Offseason work, weather helps Gophers

Lower temps have helped Minnesota get more outdoor work in this year.

Jack Satzinger

Before heading to Tennessee to compete in the Oak Ridge Cardinal Invite earlier this month, the Gophers spent three days practicing on the Mississippi River.

With the river frozen solid this time last year, that precious water time was nonexistent, and Minnesota’s performance in regattas suffered as a result. But now, after a productive offseason — and a little help from Mother Nature — the Gophers have a much more favorable 2014-15 spring outlook.

“We had a really tough spring last year because we couldn’t get on the water at all,” senior Lynn Hodnett said. “It was obviously disappointing, but it was kind of expected.”

The Gophers are forced to stay indoors and pull away on erg machines in the University of Minnesota Boathouse during winter months. That training, in addition to other conditioning workouts, helps them stay in shape.

But something else helped the Gophers come into this spring season in better shape than usual — individual workouts outside of scheduled practices.

“I just think the biggest thing was people doing workouts on their own,” junior coxswain Taylor Gainey said. “Everyone worked really hard on their own time. … Definitely, it was better than previous years.”

Gainey’s role as a coxswain involves steering the boat and giving orders to those rowing, so her offseason was slightly different from her teammates. The Pickerington, Ohio native said she ran a lot and did other cardio to stay in shape for the spring slate instead of spending time on the ergs.

When Gainey and the rest of the Gophers returned to scheduled workouts and began their 2,000-meter and 6,000-meter physiology tests, the impact of their extra conditioning was quantified.

“All year long we’ve been breaking records on our physiology tests,” head coach Wendy Davis said.

Last year’s performance might have been a driving force for Minnesota’s more productive offseason. The Gophers placed second-to-last at the Big Ten championships in May. Two weeks before that, Gophers parents crowded Lake Phalen’s shores in St. Paul to see Minnesota’s sole home regatta of the season against rival Wisconsin.

But the Badgers beat Minnesota handily in every single race.

“I think we had a lot more of a drive to push ourselves because last year did not really end up the way that we wanted it to,” Hodnett said.

While extra conditioning is important, it doesn’t matter how fit a team is unless it has adequate time to nail down technique in the water. The water tank in the boathouse provides the Gophers a decent simulation to actual competition, but it’s nowhere near the real thing.

The blades on the paddles in the tank are different, the water isn’t nearly as deep and it doesn’t have a current.
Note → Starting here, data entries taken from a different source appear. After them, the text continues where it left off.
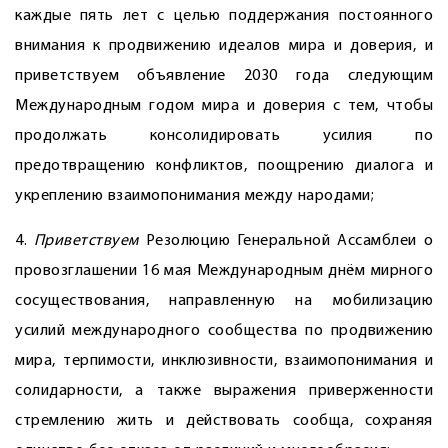
каждые пять лет с целью поддержания постоянного
внимания к продвижению идеалов мира и доверия, и
приветствуем объявление 2030 года следующим
Международным годом мира и доверия с тем, чтобы
продолжать консолидировать усилия по
предотвращению конфликтов, поощрению диалога и
укреплению взаимопонимания между народами;
4.
Приветствуем
Резолюцию Генеральной Ассамблеи о
провозглашении 16 мая Международным днём мирного
сосуществования, направленную на мобилизацию
усилий международного сообщества по продвижению
мира, терпимости, инклюзивности, взаимопонимания и
солидарности, а также выражения приверженности
стремлению жить и действовать сообща, сохраняя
“While we have the tank as a tool, it’s miles away from being on the water,” Hodnett said. “It’s just a very different feel.”

As temperatures have warmed early this spring, Minnesota has spent plenty of time on the water, and Gainey said the team’s technique is noticeably better. Combine that with the added focus in the offseason and the Gophers could make much more noise in conference play this year.

“I think a lot of the team has figured out that there is another level that they can reach,” Hodnett said. “Sometimes when you’re doing an erg test and you’re going along and you’re dying, you’ve pretty much suddenly realized there’s another level that [you] can take this to and [you’re] ready to go there. You just know that you can go faster and you do.”